[erlang-questions] handling crash on db connect

Fri Jun 7 00:16:14 CEST 2013

Paul,

I made some tweaks, which I think are the Right Thing, thanks to your feedback!

- redis:connect is a pass-through to new redis_client:start functions

- Added redis:connect_link, which conforms to the old behavior

Here's an example process, which covers the points I made earlier wrt
a connection-manager/front-end to an underlying client process:

https://github.com/gar1t/erlang-redis/blob/master/examples/dbservice/src/dbservice.erl

How to use the example is here:

https://github.com/gar1t/erlang-redis/blob/master/examples/dbservice/README.md

On Thu, Jun 6, 2013 at 2:01 PM, Paul Rubin <paul@REDACTED> wrote:
> On Thu, Jun 6, 2013 at 9:49 AM, Garrett Smith <g@REDACTED> wrote:
>>
>> >> redis:connect is a wrapper for the process start_link....
>> The result {ok, Pid} simply means that the process has started and
>> initialized.
>
>
> Hey, thanks again, and aha, ok, this makes sense in terms of how start_link
> behaves.  It still comes as a surprise that redis:connect creates such a
> link though.  My program (typical for Erlang) accepts 1000's of client
> connections with a separate process for each one.  It uses redis for user
> authentication, so a new connection arrives, there is a redis lookup, and
> then the connection stays open "forever" (weeks, months...) without
> accessing redis again.  If redis is down, I'd expect new authentication
> attempts to fail, but old connections to keep running as long as they don't
> try to talk to redis.  Redis is never supposed to be down so I could imagine
> having this program run for a long time without ever encountering the issue.
> I don't have an automatic test for handling redis being down (I guess I
> should write one).  I noticed this with a manual test, but I thought part of
> the idea of OTP was to handle problems gracefully, including software bugs
> resulting from error conditions that weren't thought of during testing.

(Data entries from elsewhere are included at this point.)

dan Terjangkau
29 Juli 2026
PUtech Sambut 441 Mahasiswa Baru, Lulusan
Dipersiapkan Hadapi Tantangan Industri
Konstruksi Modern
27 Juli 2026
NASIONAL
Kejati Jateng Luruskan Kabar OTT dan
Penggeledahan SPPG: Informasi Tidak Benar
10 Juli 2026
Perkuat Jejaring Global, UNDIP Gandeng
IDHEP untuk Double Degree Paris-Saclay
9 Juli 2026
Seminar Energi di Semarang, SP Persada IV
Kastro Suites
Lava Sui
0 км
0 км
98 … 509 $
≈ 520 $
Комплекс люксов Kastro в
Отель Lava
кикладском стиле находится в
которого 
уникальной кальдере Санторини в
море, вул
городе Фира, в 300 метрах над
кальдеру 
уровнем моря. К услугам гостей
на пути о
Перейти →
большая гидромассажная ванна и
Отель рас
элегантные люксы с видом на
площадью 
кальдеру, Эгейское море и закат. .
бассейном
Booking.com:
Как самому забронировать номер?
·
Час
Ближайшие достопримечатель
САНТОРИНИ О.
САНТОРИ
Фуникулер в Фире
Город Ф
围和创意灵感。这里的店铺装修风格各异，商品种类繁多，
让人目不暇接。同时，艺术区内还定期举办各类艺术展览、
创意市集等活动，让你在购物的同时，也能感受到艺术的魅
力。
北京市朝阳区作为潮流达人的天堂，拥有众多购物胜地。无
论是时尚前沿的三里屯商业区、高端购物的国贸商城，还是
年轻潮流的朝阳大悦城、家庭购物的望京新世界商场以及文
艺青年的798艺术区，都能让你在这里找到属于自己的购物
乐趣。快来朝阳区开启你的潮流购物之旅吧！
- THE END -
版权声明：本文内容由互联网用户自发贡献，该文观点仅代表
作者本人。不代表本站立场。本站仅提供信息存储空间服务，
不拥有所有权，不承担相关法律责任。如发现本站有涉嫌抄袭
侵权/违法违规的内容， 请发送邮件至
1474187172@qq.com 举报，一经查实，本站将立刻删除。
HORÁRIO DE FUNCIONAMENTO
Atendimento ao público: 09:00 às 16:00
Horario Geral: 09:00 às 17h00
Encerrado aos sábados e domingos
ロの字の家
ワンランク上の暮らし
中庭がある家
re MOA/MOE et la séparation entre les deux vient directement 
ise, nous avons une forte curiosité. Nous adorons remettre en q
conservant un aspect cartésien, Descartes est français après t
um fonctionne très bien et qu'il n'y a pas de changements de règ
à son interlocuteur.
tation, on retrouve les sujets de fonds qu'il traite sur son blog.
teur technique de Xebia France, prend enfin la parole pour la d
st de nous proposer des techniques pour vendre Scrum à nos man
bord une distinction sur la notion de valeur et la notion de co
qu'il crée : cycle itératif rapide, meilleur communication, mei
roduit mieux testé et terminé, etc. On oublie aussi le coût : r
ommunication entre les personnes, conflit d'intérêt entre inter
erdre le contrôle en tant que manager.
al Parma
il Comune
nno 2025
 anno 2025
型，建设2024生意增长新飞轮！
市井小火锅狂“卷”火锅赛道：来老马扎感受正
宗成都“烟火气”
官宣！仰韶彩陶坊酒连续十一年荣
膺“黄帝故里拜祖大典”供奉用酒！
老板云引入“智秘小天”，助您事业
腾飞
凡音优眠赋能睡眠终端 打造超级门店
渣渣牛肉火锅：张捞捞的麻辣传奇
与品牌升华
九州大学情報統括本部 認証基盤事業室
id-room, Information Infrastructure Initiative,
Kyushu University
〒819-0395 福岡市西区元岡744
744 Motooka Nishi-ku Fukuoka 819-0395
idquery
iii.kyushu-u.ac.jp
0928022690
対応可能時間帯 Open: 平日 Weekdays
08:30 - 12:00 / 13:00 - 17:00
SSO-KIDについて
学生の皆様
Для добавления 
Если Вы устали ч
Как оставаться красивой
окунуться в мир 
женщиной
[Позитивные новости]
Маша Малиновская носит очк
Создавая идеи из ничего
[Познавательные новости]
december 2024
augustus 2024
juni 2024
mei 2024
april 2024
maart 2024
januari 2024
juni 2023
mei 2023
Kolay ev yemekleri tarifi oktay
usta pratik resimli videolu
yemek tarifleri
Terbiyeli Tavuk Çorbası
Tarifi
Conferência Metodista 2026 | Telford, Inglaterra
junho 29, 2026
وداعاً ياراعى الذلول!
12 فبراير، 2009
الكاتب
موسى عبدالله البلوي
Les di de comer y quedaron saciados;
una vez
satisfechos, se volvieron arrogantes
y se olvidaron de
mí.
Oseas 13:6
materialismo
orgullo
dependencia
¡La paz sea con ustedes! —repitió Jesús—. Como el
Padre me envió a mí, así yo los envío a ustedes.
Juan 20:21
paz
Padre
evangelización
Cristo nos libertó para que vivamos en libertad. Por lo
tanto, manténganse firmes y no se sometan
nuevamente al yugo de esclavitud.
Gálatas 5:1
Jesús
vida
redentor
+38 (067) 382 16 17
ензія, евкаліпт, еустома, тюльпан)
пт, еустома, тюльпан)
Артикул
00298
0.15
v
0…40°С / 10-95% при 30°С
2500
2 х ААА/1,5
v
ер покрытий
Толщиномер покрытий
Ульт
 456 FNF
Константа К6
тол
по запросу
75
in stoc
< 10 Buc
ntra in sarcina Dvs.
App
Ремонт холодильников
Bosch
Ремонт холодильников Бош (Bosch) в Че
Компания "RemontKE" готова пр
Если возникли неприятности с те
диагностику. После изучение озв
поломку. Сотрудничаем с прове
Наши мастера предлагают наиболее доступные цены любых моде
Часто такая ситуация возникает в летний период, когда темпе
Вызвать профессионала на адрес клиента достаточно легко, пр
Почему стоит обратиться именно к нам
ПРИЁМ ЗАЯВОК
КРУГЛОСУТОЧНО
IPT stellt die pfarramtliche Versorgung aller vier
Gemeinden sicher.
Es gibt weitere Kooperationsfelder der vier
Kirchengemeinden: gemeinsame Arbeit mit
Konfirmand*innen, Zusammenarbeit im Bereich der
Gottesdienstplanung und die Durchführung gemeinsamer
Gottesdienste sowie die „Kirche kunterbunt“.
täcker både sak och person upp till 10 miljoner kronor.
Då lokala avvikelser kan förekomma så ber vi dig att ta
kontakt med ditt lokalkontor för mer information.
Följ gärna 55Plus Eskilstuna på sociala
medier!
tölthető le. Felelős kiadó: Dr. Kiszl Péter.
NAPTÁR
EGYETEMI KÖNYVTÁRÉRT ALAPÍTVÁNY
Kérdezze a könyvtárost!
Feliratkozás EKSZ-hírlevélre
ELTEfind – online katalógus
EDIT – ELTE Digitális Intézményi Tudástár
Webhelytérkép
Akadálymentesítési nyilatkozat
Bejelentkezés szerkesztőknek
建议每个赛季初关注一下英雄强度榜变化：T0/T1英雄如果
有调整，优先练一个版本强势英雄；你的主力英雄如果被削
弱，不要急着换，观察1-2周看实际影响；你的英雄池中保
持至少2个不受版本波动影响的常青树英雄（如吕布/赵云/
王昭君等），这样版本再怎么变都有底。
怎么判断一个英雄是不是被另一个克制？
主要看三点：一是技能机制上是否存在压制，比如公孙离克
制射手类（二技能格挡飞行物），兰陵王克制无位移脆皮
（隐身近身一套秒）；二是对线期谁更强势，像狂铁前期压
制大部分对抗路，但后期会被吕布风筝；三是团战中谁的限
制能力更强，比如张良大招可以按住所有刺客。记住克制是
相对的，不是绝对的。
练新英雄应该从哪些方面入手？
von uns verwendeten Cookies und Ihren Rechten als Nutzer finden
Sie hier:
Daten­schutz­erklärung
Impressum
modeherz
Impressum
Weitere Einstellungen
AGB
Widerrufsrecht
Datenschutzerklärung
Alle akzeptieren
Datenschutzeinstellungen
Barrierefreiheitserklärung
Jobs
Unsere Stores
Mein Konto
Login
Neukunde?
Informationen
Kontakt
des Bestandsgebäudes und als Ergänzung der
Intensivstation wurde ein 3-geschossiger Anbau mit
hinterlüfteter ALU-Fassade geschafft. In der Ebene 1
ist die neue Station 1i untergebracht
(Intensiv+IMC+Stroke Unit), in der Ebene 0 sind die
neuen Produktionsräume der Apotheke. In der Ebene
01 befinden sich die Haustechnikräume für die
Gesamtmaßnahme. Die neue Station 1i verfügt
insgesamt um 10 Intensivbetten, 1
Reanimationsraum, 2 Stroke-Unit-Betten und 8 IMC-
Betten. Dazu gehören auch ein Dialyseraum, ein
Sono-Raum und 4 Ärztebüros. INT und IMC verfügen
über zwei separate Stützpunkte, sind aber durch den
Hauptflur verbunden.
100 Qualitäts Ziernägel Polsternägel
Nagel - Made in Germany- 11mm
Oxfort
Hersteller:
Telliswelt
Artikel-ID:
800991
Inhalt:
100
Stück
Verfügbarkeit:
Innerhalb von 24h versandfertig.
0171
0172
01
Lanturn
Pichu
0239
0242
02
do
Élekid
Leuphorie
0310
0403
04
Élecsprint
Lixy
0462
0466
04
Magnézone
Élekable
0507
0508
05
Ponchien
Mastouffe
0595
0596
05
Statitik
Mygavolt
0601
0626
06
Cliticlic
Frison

But if it *can* be down, it *will* be down, at some point :)

>> I didn't implement any of the start functions for the client process.
>> It's arguably bad form to not implement parallel start functions to
>> each start_link -- but the cases where start_link is *wrong* are quite
>> rare (none occur to me actually :)
>
>
> start_link seems wrong to me in this case, but I still find OTP somewhat
> murky so I can't claim to have that good intuition about what it should or
> shouldn't do.

Good use case for a start function, which we have now :)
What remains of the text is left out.